382. Garces v Estenzo


FACTS:
Pursuant to Resolution No. 5 of the Barangay Council of Valencia, Ormoc City, a wooden image of San Vicente
Ferrer was acquired by the barangay council with funds raised by means of solicitations and cash, duly ratified
by the barangay assembly in a plebiscite, reviving the traditional socio-religious celebration of the feast day of
the saint. As per Resolution No. 6, the image was brought to the Catholic parish church during the saint's feast
day which also designated the hermano mayor as the custodian of the image. After the fiesta, however,
petitioner parish priest, Father Sergio Marilao Osmeña, refused to return custody of the image to the council on
the pretext that it was the property of the church because church funds were used for its acquisition until after
the latter, by resolution, filed a replevin case against the priest and posted the required bond. Thereafter, the
parish priest and his co-petitioners filed an action for annulment of the council's resolutions relating to the
subject image contending that when they were adopted, the barangay council was not duly constituted because
the chairman of the Kabataang Barangay was not allowed to participate; and that they contravened the
constitutional provisions on separation of church and state, freedom of religion and the use of public money to
favor any sect or church.

ISSUE:
Whether the barangay council's resolution providing for purchase of saint's image with private funds in
connection with barangay fiesta, constitutional.

HELD:
Yes.
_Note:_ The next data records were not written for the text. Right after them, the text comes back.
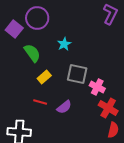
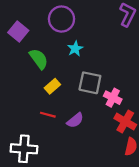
purple circle: (37, 18) -> (61, 19), moved

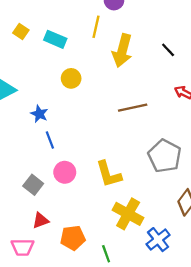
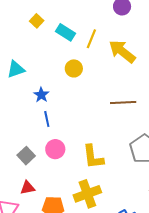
yellow line: (96, 27) -> (91, 39), moved
yellow arrow: (122, 51) -> (122, 51), turned 104
yellow cross: (128, 214) -> (87, 194), moved, turned 32

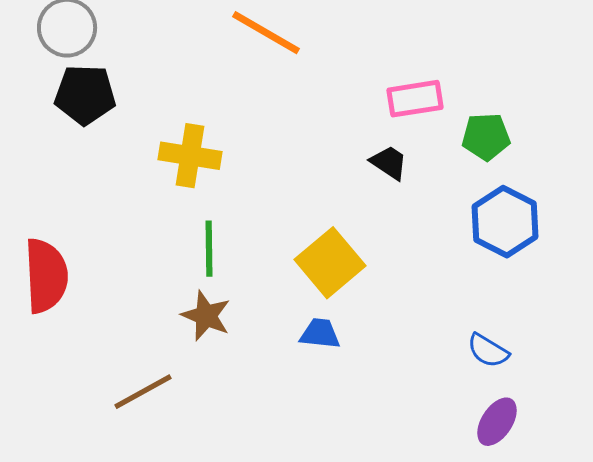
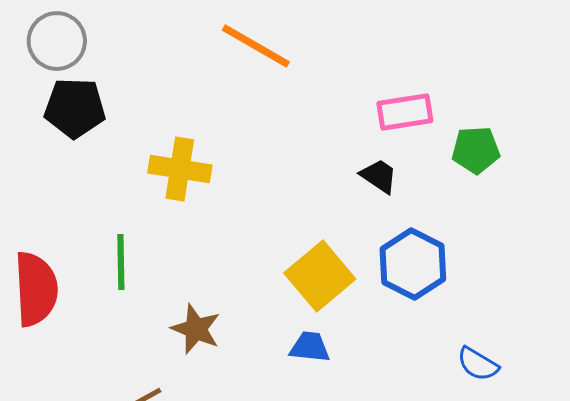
blue hexagon: (505, 222) -> (413, 264), moved
green line: (209, 249) -> (121, 262), moved

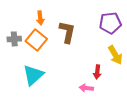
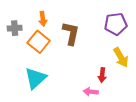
gray cross: (14, 39) -> (15, 28), moved

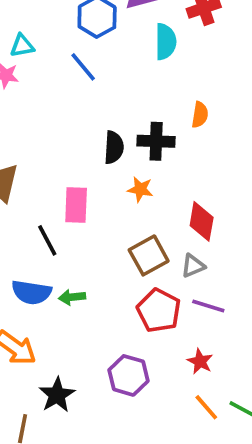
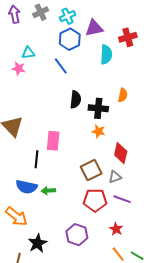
black semicircle: (114, 147) -> (76, 99), moved
orange star: (140, 189) -> (98, 131), moved
black line: (47, 240) -> (36, 159), turned 30
red pentagon: (159, 311) -> (95, 200), turned -30

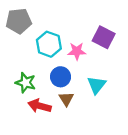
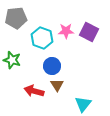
pink star: (77, 51) -> (66, 31), moved
green star: (26, 83) -> (12, 60), moved
cyan triangle: (97, 85) -> (83, 104), moved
Resolution No. 5 of the barangay council of Valenzuela, Ormoc City, "reviving the traditional socio-religious
celebration" every fifth day of April "of the feast day of Señor San Vicente Ferrer, the patron saint of Valenzuela",
and providing for: (I) the acquisition of the image of San Vicente Ferrer; and (2) the construction of a waiting
shed as the barangay's projects, funds for which would be obtained through the "selling of tickets and cash
donations", does not directly or indirectly establish any religion, nor abridge religious liberty, nor appropriate
money for the benefit of any sect, priest or clergyman. The image was purchased with private funds, not with
tax money. The construction of the waiting shed is entirely a secular matter. The wooden image was purchased
in connection with the celebration of the barrio fiesta honoring the patron saint, San Vicente Ferrer, and not for
the purpose of favoring any religion or interfering with religious beliefs of the barrio residents. One of the
highlights of the fiesta was the mass. Consequently, the image of the patron saint had to be placed in the church
when the mass was celebrated. If there is nothing unconstitutional or illegal in holding a fiesta and having a
patron saint for the barrio, then any activity intended to facilitate the worship of the patron saint (such as the
acquisition and display of his image) cannot be branded as illegal. As noted in the resolution, the barrio fiesta is
a socio-religious affair. Its celebration is an ingrained tradition in rural communities. The fiesta relieves the
monotony and drudgery of the lives of the masses.